In the U.S., companies like Nucor are advancing low-carbon techniques by recycling scrap steel in electric arc furnaces driven by renewable energy and scrap recycling. Meanwhile, Boston Metal is developing molten oxide electrolysis technology, which uses electricity instead of fossil fuels to separate iron from ore, representing another potential breakthrough.

Green steel remains costly, but the opportunities it presents are immense. Decarbonizing steel would transform one of the most “hard-to-abate” industries into a cornerstone of the low-carbon economy.

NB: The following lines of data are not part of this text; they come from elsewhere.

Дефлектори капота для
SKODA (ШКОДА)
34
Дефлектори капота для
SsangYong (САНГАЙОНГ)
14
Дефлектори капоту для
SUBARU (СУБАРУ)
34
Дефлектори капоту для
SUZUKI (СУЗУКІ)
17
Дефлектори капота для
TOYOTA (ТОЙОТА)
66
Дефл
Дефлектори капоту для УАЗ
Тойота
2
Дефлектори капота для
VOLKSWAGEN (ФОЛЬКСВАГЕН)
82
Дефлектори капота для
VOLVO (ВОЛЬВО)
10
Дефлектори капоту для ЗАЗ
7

Concrete is the most widely used building material in the world—and cement, its key ingredient, is responsible for around 8% of global CO₂ emissions. Traditional cement production involves burning limestone and other materials in high-temperature kilns using coal, producing emissions mainly from fuel combustion and the CO₂ released as limestone becomes clinker, a key component of cement production.

Electrification of kilns using renewable energy offers one pathway to remove fossil fuel combustion from cement production. Emerging technologies are also exploring carbon capture and utilization, as well as alternative binders that reduce or replace clinker altogether. These innovations could dramatically reduce the embodied carbon of concrete without sacrificing performance, durability, or scalability.

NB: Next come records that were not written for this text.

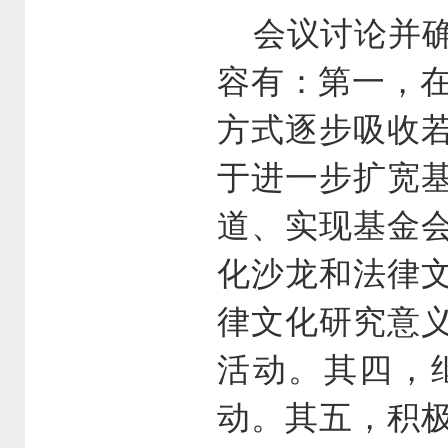
会议讨论并确
容有：第一，在
方式逐步吸收
于进一步扩宽
道、实现基金
化沙龙和法律
律文化研究意
活动。其四，
动。其五，积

One especially compelling player is Sublime Systems, a startup developing an ambient-temperature, fully electrified, electrochemical cement-making process. Rather than burning limestone, Sublime’s process applies electric current to non-carbonate feedstocks—so CO₂ is not released in the process—to isolate reactive materials needed for cement. Their approach is thus “true zero” in that it avoids emissions from both fossil fuel combustion and limestone decomposition.

As with steel, the obstacles include the high capital costs of retooling plants, securing reliable clean electricity, and ensuring consistent quality standards. Yet, given concrete’s ubiquity, even incremental reductions in its carbon footprint could have massive global impact.

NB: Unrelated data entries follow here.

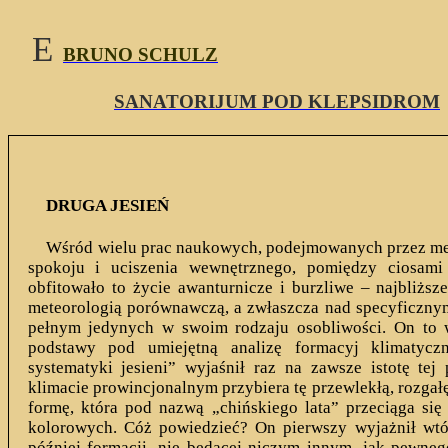
E
BRUNO SCHULZ
SANATORIJUM POD KLEPSIDROM
DRUGA JESIEŃ
Wśród wielu prac naukowych, podejmowanych przez me
spokoju i uciszenia wewnętrznego, pomiędzy ciosami 
obfitowało to życie awanturnicze i burzliwe – najbliższ
meteorologią porównawczą, a zwłaszcza nad specyficznym
pełnym jedynych w swoim rodzaju osobliwości. On to wł
podstawy pod umiejętną analizę formacyj klimatycz
systematyki jesieni”
wyjaśnił raz na zawsze istotę tej
klimacie prowincjonalnym przybiera tę przewlekłą, rozgałę
formę, która pod nazwą „chińskiego lata” przeciąga si
kolorowych. Cóż powiedzieć? On pierwszy wyjażnił wtór
później formacji, nie będącej niczym innym, jak pewneg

Wood, when sourced responsibly, is a powerful tool in reducing embodied carbon. Mass timber—engineered wood products such as cross-laminated timber—can replace steel and concrete in structural applications, offering strength and significant carbon storage benefits. Every cubic meter of mass timber sequesters roughly a ton of CO₂, enabling mass timber to serve as carbon storage throughout a building’s lifespan.

Beyond reducing embodied carbon, mass timber presents additional construction benefits that make it an appealing alternative to reinforced-steel-concrete construction. Using mass timber can shorten construction timelines, reduce the need for exterior materials by requiring less space between floors, and provide an appealing warmth to interior spaces. The stunning Ascent MKE, the tallest mass timber multifamily community in the world bridges luxury and sustainability—demonstrating how mass timber can play a key role in developing high-demand buildings with significantly reduced carbon impact.

The key is ensuring sustainable harvesting practices. Unsustainable logging or land-use changes that result in loss of old-growth forests can negate climate benefits, making certification and traceability essential for wood-based products. But when sourced sustainably, mass timber presents incredible opportunities to develop more nature-inspired buildings that elevate the look, feel, and functionality of our built environment.

Insulation is critical for reducing a building’s operational energy use, but conventional insulating materials such as polystyrene and polyurethane are derived from fossil fuels. Fortunately, innovative bio-based alternatives are emerging.

Mycelium insulation, grown from the root structure of fungi, offers excellent thermal performance and is fully biodegradable. Similarly, hemp insulation provides effective thermal and acoustic properties with low embodied carbon. These natural materials not only reduce reliance on oil-based derivatives but also sequester carbon during their growth phase.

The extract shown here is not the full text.